Monday, April 12, 2010

Crustaceans I have known

It's interesting how many types of shrimpiness there are. We all know the delicious tail meat, hopefully shucked and de-veined before cooking. Here, we get shrimp, the whole shrimp, and nothing but the shrimp. Boiled completely whole in its b-day suit.

The Vietnamese way is to nibble off bits of shell, gleam some meat and deposit the hard parts. Not fond of that technique. It's annoying, and I notice they don't get all the meat and probably swallow some shell. So I spend some messy moments shucking the shell first, fully soiling my hands, and then eat the tail meat.

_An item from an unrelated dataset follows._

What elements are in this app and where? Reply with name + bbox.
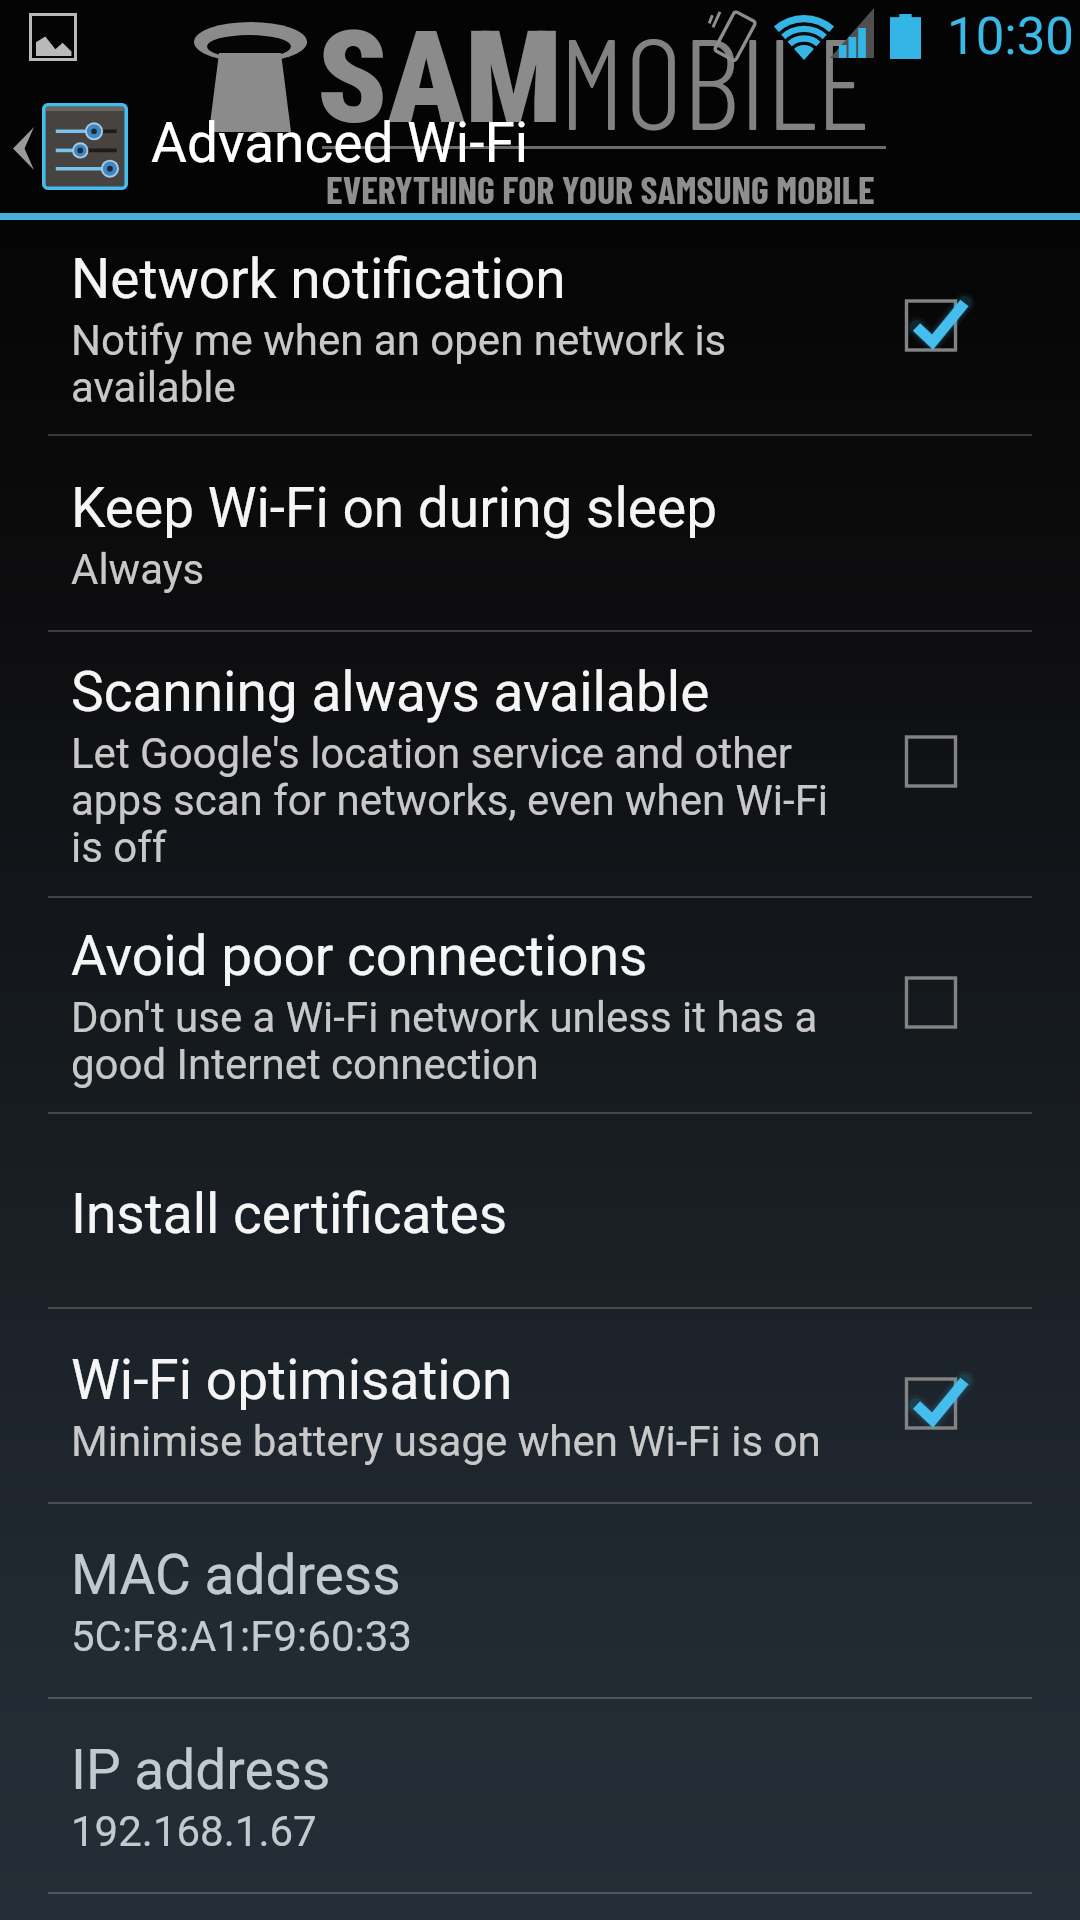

But it doesn't end with the tail. You have to open the carapace and to terrible things with the stuff inside. On these large prawns, It wasn't so bad, as I got away with discarding the gills and eating just the head meat, which is very delicate tasting and oyster-ey. Finally, the legs are holding thousands of tiny purple shrimp caviar. On the regular size shrimp, these had an extremely light shrimpy taste and were a bit sweet--very pleasant. The larger the shrimp the yuckier they taste, and the prawn shown above is as big as they get.

And then there is the dreaded tiny dried shrimp that goes in the vegetable soup sometimes. Awful--just awful. Purely concentated shrimp taste that will kick your tonsils. Not dissimilar from the dried shrimp powder that goes on crackers and chips, god knows why.

In conclusion, white folk everywhere stop at the tail, and they're not missing much.